What the task asks
Look for the word "Tétris" in the records, and copy each line where it appears.

Data shown
>>>
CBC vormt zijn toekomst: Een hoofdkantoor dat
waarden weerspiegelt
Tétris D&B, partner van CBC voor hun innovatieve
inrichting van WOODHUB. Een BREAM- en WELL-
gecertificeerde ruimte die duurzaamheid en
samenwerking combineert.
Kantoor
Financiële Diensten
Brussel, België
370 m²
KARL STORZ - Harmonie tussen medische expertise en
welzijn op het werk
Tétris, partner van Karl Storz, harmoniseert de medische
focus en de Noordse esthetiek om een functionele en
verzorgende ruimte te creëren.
<<<
>>>
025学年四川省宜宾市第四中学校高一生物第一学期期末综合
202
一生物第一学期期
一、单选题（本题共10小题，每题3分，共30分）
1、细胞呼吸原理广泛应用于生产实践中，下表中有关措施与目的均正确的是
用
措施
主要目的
<<<
Your solution
Tétris D&B, partner van CBC voor hun innovatieve
Tétris, partner van Karl Storz, harmoniseert de medische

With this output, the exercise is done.